▶ [Problem to solve] Pictures aside, copy exactly the lines running from the one with "Techniques - Sat" to the end of the records.

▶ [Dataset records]
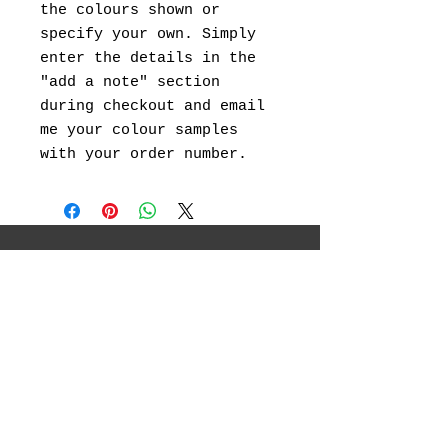
the colours shown or
specify your own. Simply
enter the details in the
"add a note" section
during checkout and email
me your colour samples
with your order number.
I will be showcasing my original
landscape paintings ,abstract art, canvas
prints and landscape photography.
Social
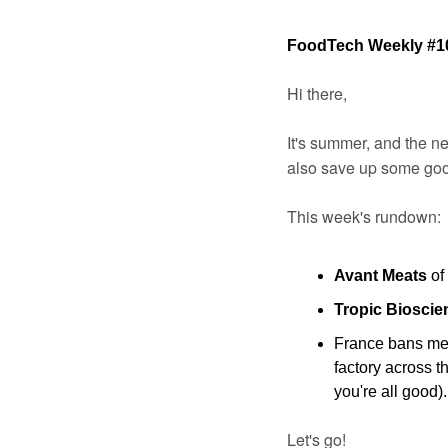
FoodTech Weekly #1
Hi there,
It's summer, and the new
also save up some good
This week's rundown:
Avant Meats
 of
Tropic Bioscie
France bans meat
factory across t
you're all good).
Let's go!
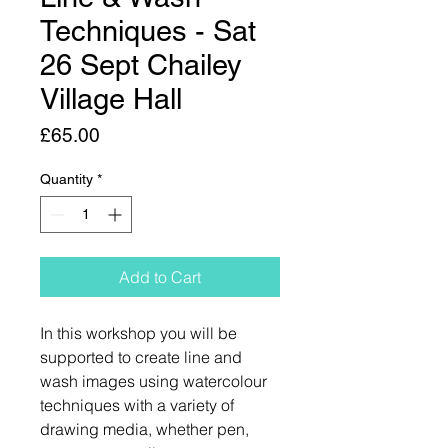
Techniques - Sat
26 Sept Chailey
Village Hall
Price
£65.00
Quantity
*
Add to Cart
In this workshop you will be
supported to create line and
wash images using watercolour
techniques with a variety of
drawing media, whether pen,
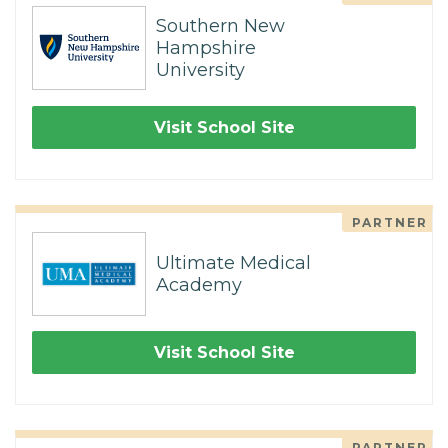
Southern New
Hampshire
University
Visit School Site
PARTNER
Ultimate Medical
Academy
Visit School Site
PARTNER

▶ [Response box]
Techniques - Sat
26 Sept Chailey
Village Hall
Price
£65.00
Quantity
*
Add to Cart
In this workshop you will be
supported to create line and
wash images using watercolour
techniques with a variety of
drawing media, whether pen,
Southern New
Hampshire
University
Visit School Site
PARTNER
Ultimate Medical
Academy
Visit School Site
PARTNER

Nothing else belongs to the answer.